Annie Crawford Presents at a National Conference

Honors College senior Annie Crawford’s research on Angelica Schuyler Church, who corresponded with some of the most famous figures of the early United States, reflects her passion for women’s rhetoric. To date, the most memorable experience of her study was presenting her work at the Conference on College Composition and Communication in March in Kansas City. The annual conference is the largest gathering of college teachers of writing and communication in the United States.

“It felt like going to the big leagues. I was surrounded by people whose scholarship I had read in my classes. I got advice about where to go with my project and where to go to graduate school. A few people gave me their cards and told me to look into their programs,” says Annie, who is an English major and is considering going to graduate school to become an English professor.

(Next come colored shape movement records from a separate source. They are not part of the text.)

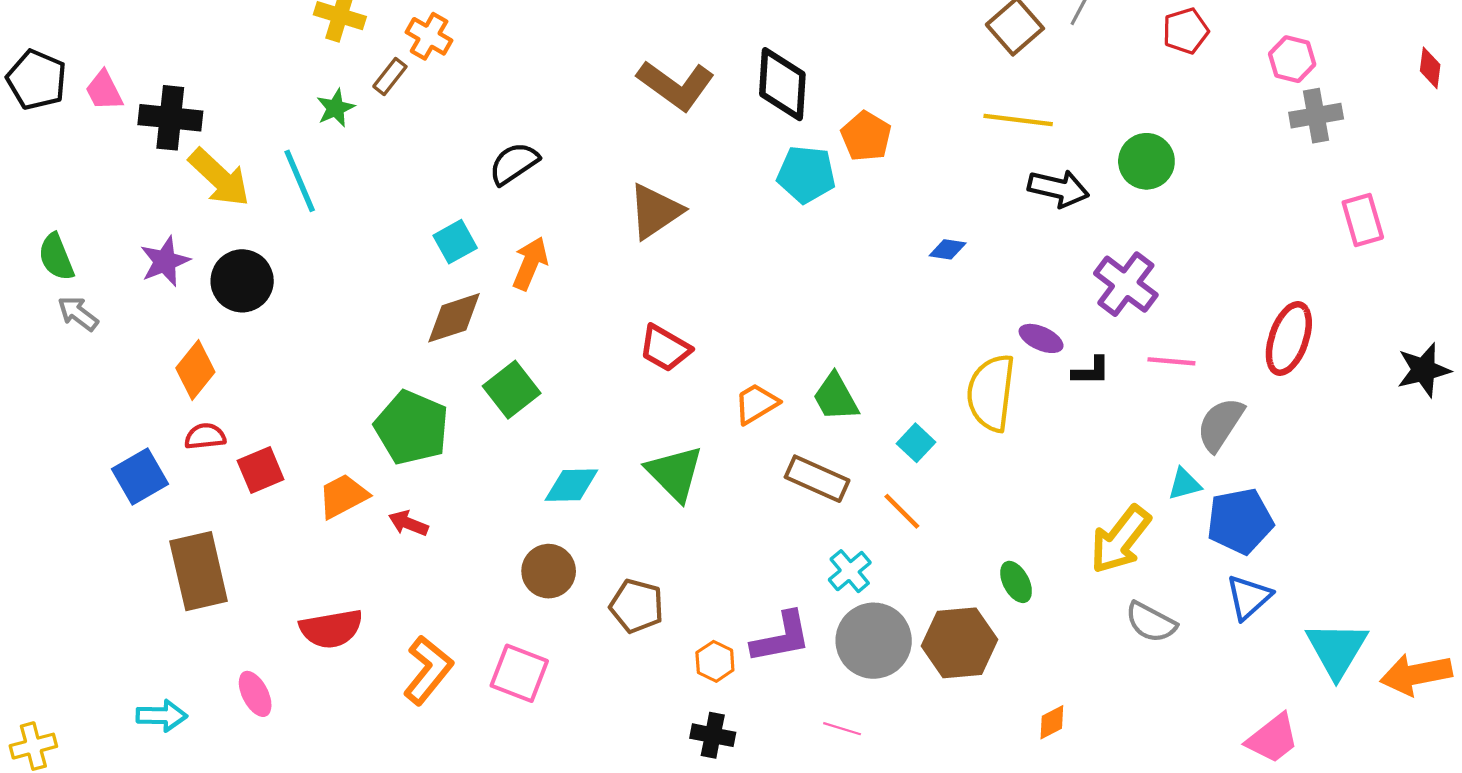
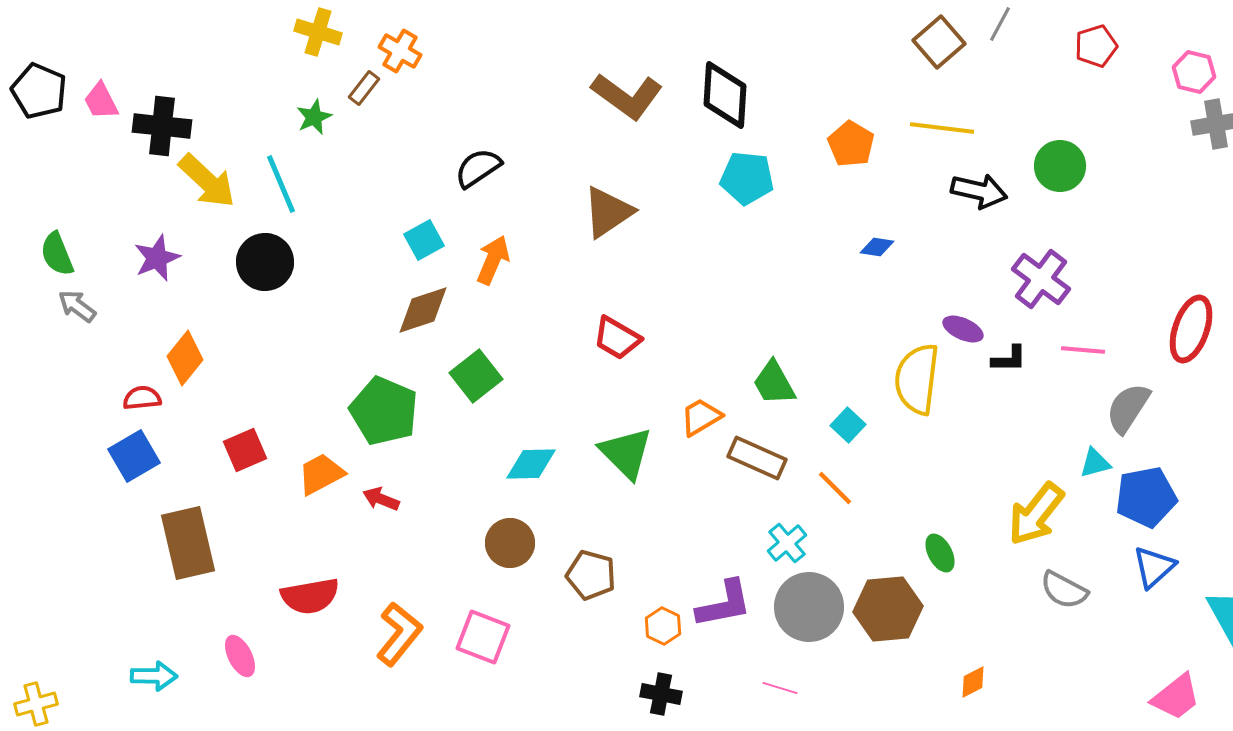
orange pentagon: (866, 136) -> (851, 144), moved
black circle: (242, 281) -> (265, 262), moved
orange trapezoid: (756, 404) -> (701, 417), moved
red semicircle: (205, 436) -> (142, 398), moved

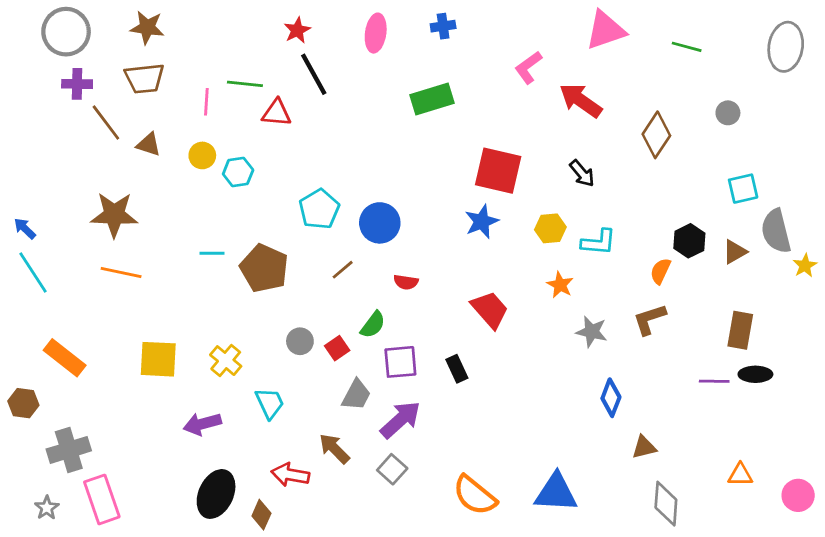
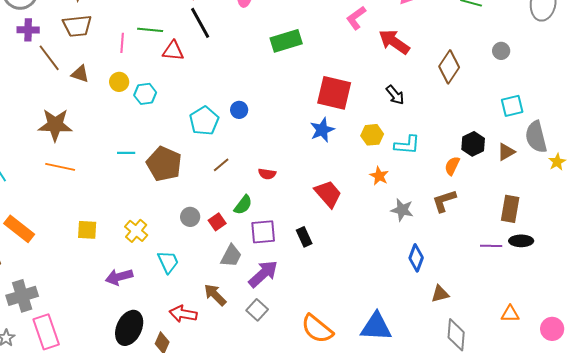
blue circle: (380, 223) -> (239, 110), moved, size x0.6
yellow square: (158, 359) -> (87, 230), size x0.7

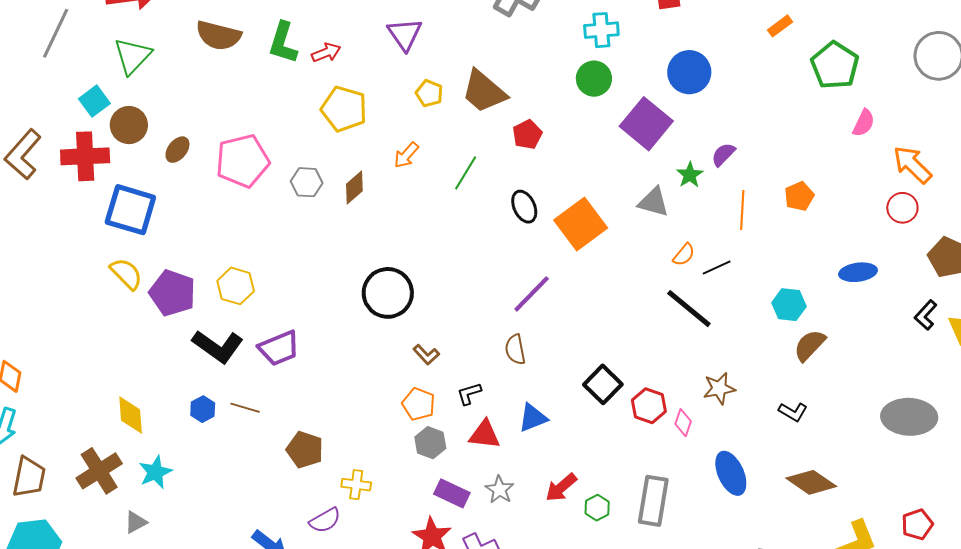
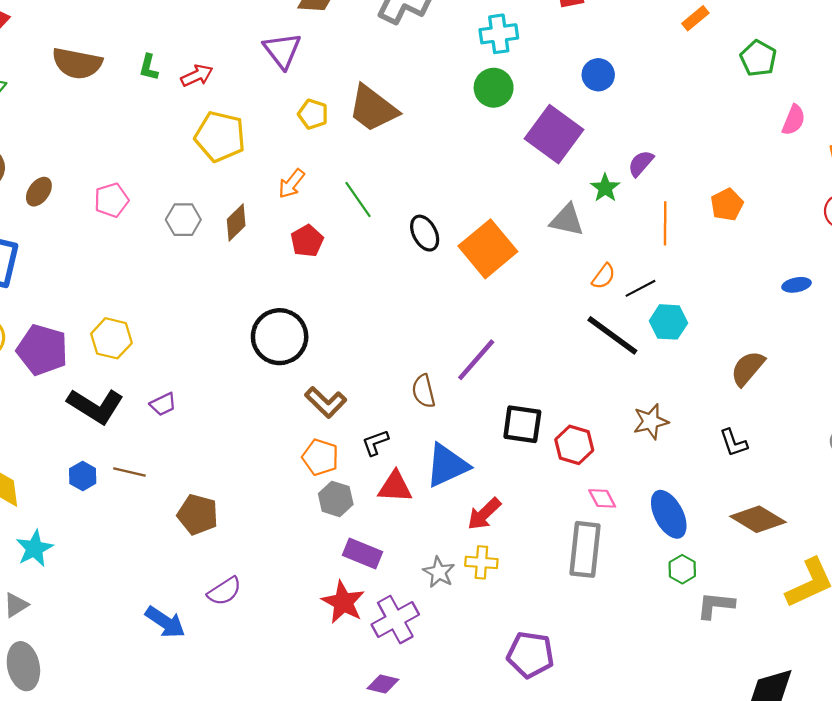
green L-shape: (283, 43) -> (149, 67), size x0.6
green pentagon: (835, 65) -> (758, 58), size x0.7
blue circle: (689, 72) -> (598, 75), size x0.7
red pentagon: (527, 134) -> (307, 241), moved
pink pentagon: (243, 161) -> (111, 200), size x0.6
green line: (466, 173) -> (358, 200), turned -63
blue ellipse: (858, 272) -> (797, 285), size x0.7
purple line: (532, 294) -> (476, 360), moved
cyan hexagon: (789, 305) -> (668, 322), moved
purple trapezoid: (279, 348) -> (163, 404), size x0.6
brown L-shape: (426, 355) -> (326, 402), size x1.4
black square: (603, 384) -> (522, 424), turned -33
black L-shape: (793, 412) -> (734, 443), turned 44
blue triangle: (533, 418) -> (447, 465), size x1.4
pink diamond: (683, 423) -> (602, 498), moved, turned -44
yellow cross: (356, 485) -> (481, 562), moved
red arrow: (561, 487) -> (484, 514), moved
gray star: (500, 490) -> (439, 572), moved
green hexagon: (597, 508) -> (682, 569), moved

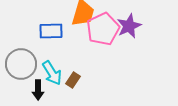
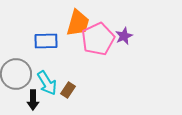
purple star: (129, 26) -> (124, 36), size x0.7

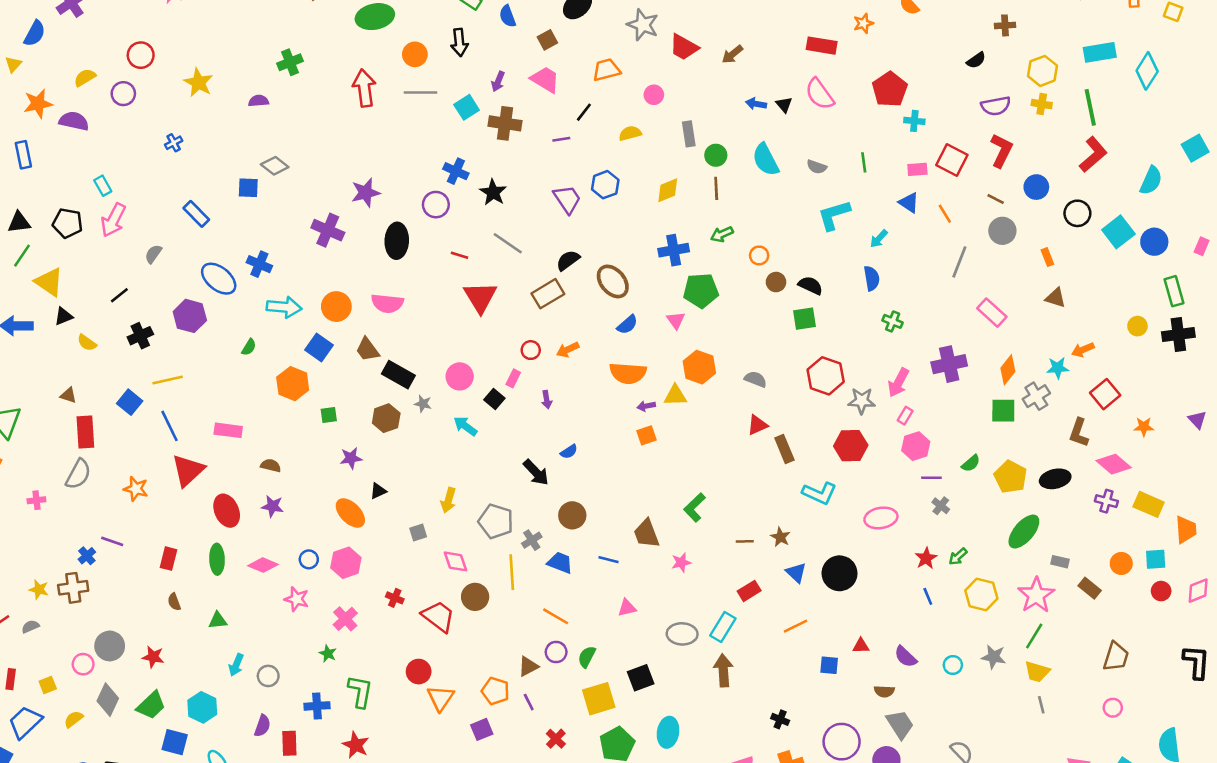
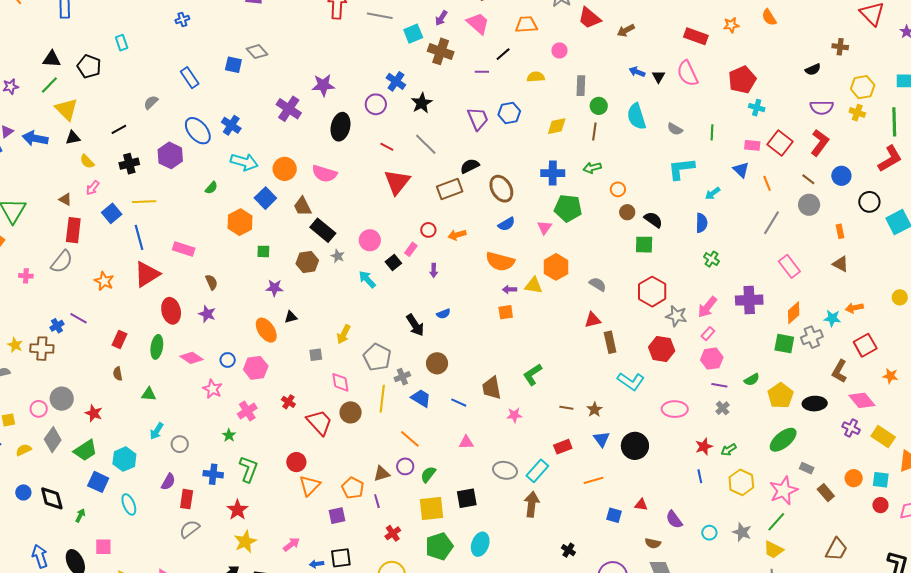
pink arrow: (113, 220) -> (93, 188), moved, size x0.6
brown semicircle: (271, 465) -> (211, 282), turned 42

Annie began the project in Dr. Jane Greer’s class on women and rhetoric at UMKC. Intrigued by Schuyler Church’s character in the musical, Hamilton, which she saw in New York City in March 2016, Annie studied Schuyler Church’s letters to Alexander Hamilton and Thomas Jefferson. With financial support from the UMKC English Department, Annie attended the Naylor Workshop for Undergraduate Research in Writing Studies at York College of Pennsylvania and decided to expand her work into a senior honors thesis and a capstone project for her major. Guided by Dr. Greer as her faculty mentor, Annie received a SUROP grant to travel to Albany, New York, and tour Schuyler Church’s childhood home.

“I began to understand that women are remembered in unique ways in different places,” says Annie. “To remember them today, we have to shift the spotlight to their stories.”

As the former editor of Lucerna, the interdisciplinary undergraduate research journal published annually by the Honors College, Annie recognizes the many benefits of undergraduate research. “Working on a research project with my faculty mentor helped me develop my writing and presentation skills. It involved a lot of hard work, but I have no doubt it’s made me a better scholar.”